Because DigitalOcean Kubernetes Service (DOKS) leverages Volumes Block Storage, consumers of the Kubernetes API, including customers and services within the cluster, would also have experienced an outage or degraded access. Among other impacts, this would have prevented the scheduling and modification of workloads in the cluster. Additionally, customer applications using Kubernetes Persistent Volumes are backed by DigitalOcean Volumes Block Storage and would have been impacted.

Timeline of Events

20:40 UTC - New networking configuration change goes live into production.

20:54 UTC - Block Storage SLO based alerts received.

20:54 - 21:05 UTC - Pattern of cluster throughput dips established for many clusters, with the new networking configuration change identified as likely culprit. Incident channel spun up.

21:08 UTC - DigitalOcean receives customer reports of performance degradation for Volumes attached to Droplets.

21:17 UTC - DigitalOcean Kubernetes cluster availability alerts > 1% of clusters are in a degraded state (Kubernetes API fails to respond).

21:22 UTC - Network configuration change rolled back.

22:29 UTC - BLR1 Block Storage fully recovered.

23:02 UTC - TOR1 Block Storage fully recovered.

23:11 UTC - LON1 Block Storage fully recovered.

23:31 UTC - NYC3 Block Storage fully recovered.

23:43 UTC - AMS3 Block Storage fully recovered.

23:58 UTC - FRA1 Block Storage fully recovered.

23:58 UTC - The Block Storage infrastructure is fully recovered across all regions and status is updated to reflect that Engineering is monitoring the fix.

Future Measures

Efforts continue to find the incompatibility in the networking configuration change. Additionally, we are exploring improvements to our tools and processes to facilitate a finer grained, more incremental deployment method for wide, system-level changes.

In Conclusion

The stability of our platform and services is incredibly important to us, and we sincerely apologize for the impact and duration of this outage. Customers who have had their Volumes Block Storage impacted by this outage will receive a credit applied towards their next billing cycle.

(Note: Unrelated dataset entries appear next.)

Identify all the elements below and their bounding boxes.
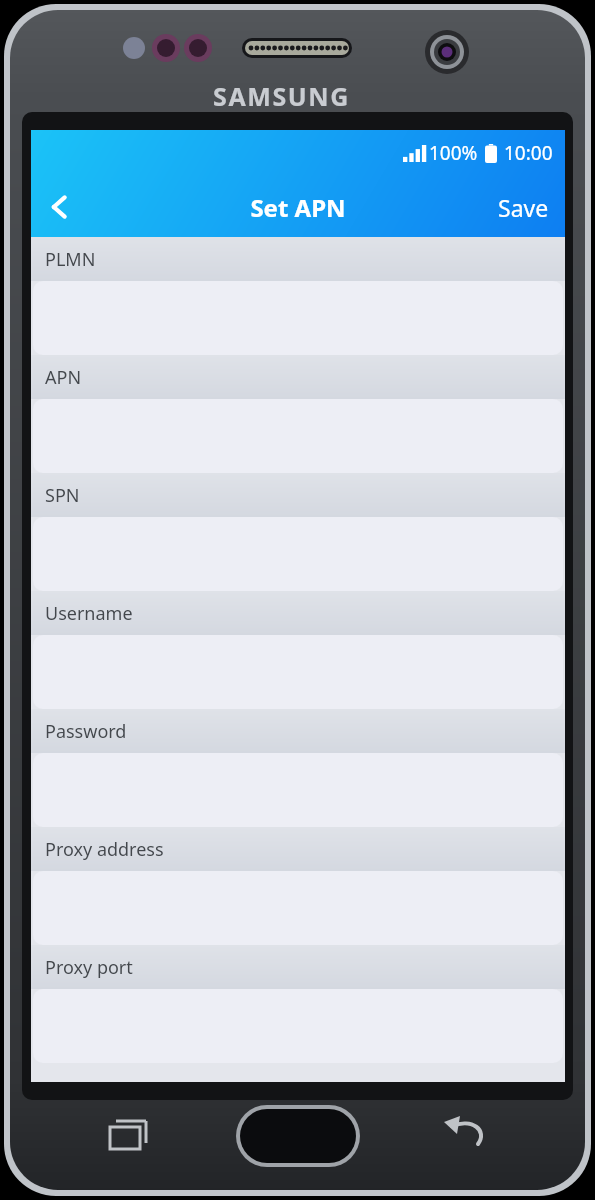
button[interactable]: Back	[31, 178, 89, 236]
staticText: 10:00	[504, 140, 553, 166]
staticText: Save	[498, 192, 549, 223]
staticText: SAMSUNG	[213, 79, 350, 113]
staticText: Username	[45, 601, 133, 626]
staticText: Password	[45, 719, 127, 744]
button[interactable]: Save	[482, 182, 565, 233]
staticText: APN	[45, 365, 82, 390]
staticText: Proxy port	[45, 955, 133, 980]
staticText: SPN	[45, 483, 80, 508]
staticText: PLMN	[45, 247, 96, 272]
staticText: 100%	[429, 140, 478, 166]
staticText: Proxy address	[45, 837, 164, 862]
staticText: Set APN	[250, 191, 346, 224]
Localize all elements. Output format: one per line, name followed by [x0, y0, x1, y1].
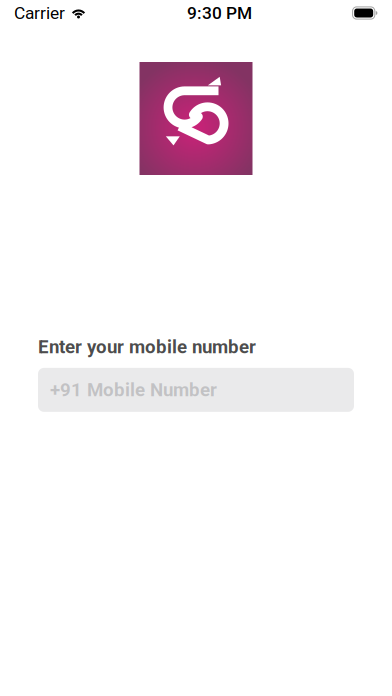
staticText: 9:30 PM: [187, 3, 252, 23]
staticText: Carrier: [14, 3, 65, 23]
button[interactable]: +91 Mobile Number: [38, 368, 354, 412]
staticText: Enter your mobile number: [38, 336, 256, 358]
staticText: +91 Mobile Number: [50, 379, 217, 401]
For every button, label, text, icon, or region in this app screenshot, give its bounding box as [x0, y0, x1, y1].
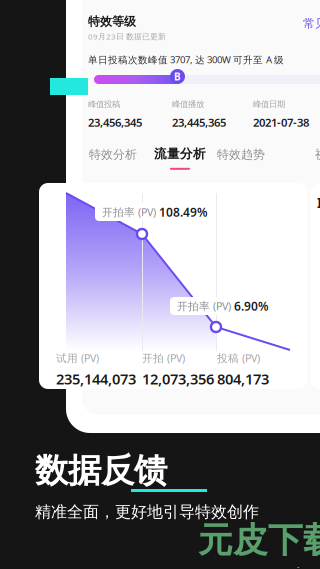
staticText: 235,144,073: [56, 369, 136, 389]
button[interactable]: 常见: [303, 16, 320, 31]
staticText: www.yuanpi.com: [198, 562, 320, 569]
staticText: IO: [317, 194, 320, 212]
staticText: 特效分析: [89, 147, 137, 162]
staticText: 峰值投稿: [88, 99, 120, 110]
button[interactable]: 特效趋势: [217, 147, 265, 170]
button[interactable]: 流量分析: [154, 146, 206, 170]
staticText: 开拍率 (PV): [102, 205, 156, 219]
staticText: 试用 (PV): [56, 351, 99, 365]
staticText: 12,073,356: [142, 369, 214, 389]
button[interactable]: 特效分析: [89, 147, 137, 170]
staticText: B: [174, 70, 181, 83]
staticText: 6.90%: [234, 298, 269, 314]
staticText: 元皮下载: [198, 519, 320, 562]
staticText: 精准全面，更好地引导特效创作: [35, 502, 259, 522]
staticText: 特效趋势: [217, 147, 265, 162]
staticText: 峰值日期: [253, 99, 285, 110]
staticText: 投稿 (PV): [217, 351, 260, 365]
staticText: 23,445,365: [172, 115, 226, 130]
staticText: 常见: [303, 16, 320, 31]
staticText: 峰值播放: [172, 99, 204, 110]
staticText: 视: [315, 147, 320, 162]
staticText: 流量分析: [154, 146, 206, 162]
staticText: 开拍 (PV): [142, 351, 185, 365]
staticText: 数据反馈: [35, 450, 167, 491]
staticText: 108.49%: [159, 204, 208, 220]
staticText: 特效等级: [88, 14, 136, 29]
button[interactable]: 视: [311, 147, 320, 170]
staticText: 开拍率 (PV): [177, 299, 231, 313]
staticText: 2021-07-38: [253, 115, 309, 130]
staticText: 804,173: [217, 369, 269, 389]
staticText: 23,456,345: [88, 115, 142, 130]
staticText: 单日投稿次数峰值 3707, 达 300W 可升至 A 级: [88, 53, 284, 66]
staticText: 09月23日 数据已更新: [88, 31, 166, 42]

Posted 18 days ago. Oct 04, 2019 - 15:42 UTC

Resolved
Our engineering team has resolved the issues with Block Storage. All systems should now be operating normally. If you continue to experience problems, please open a ticket with our support team. We apologize for any inconvenience.
Posted 21 days ago. Oct 01, 2019 - 03:41 UTC
Update
Our engineering team has resolved the issues with Block Storage. All systems should now be operating normally. If you continue to experience problems, please open a ticket with our support team. We apologize for any inconvenience.
Posted 21 days ago. Oct 01, 2019 - 01:38 UTC
Monitoring
Our engineering team has implemented a fix to resolve the issue with Block Storage and Kubernetes clusters and is monitoring the situation. We will post an update as soon as the issue is fully resolved.
Posted 22 days ago. Sep 30, 2019 - 23:59 UTC
Update
Our engineering team has identified an issue with Block Storage across all regions. During this time you may experience higher latency with our Volume Service. We apologize for the inconvenience and will share an update once we have more information and will be sure to update this as individual regions come back online.
Posted 22 days ago. Sep 30, 2019 - 23:27 UTC
Update
Our engineering team has identified an issue with Block Storage across all regions. During this time you may experience higher latency with our Volume Service. We apologize for the inconvenience and will share an update once we have more information.
Posted 22 days ago. Sep 30, 2019 - 23:04 UTC
Update
Our engineering team has identified an issue with Block Storage across all regions. During this time you may experience higher latency with our Volume Service. We apologize for the inconvenience and will share an update once we have more information.
Posted 22 days ago. Sep 30, 2019 - 22:55 UTC
Identified
Our engineering team has identified an issue with Block Storage across all regions. During this time you may experience higher latency with our Volume Service. We apologize for the inconvenience and will share an update once we have more information.
Posted 22 days ago. Sep 30, 2019 - 21:25 UTC
This incident affected: Regions (AMS2, AMS3, BLR1, FRA1, LON1, NYC1, NYC2, NYC3, SFO1, SFO2, SGP1, TOR1) and Services (Block Storage).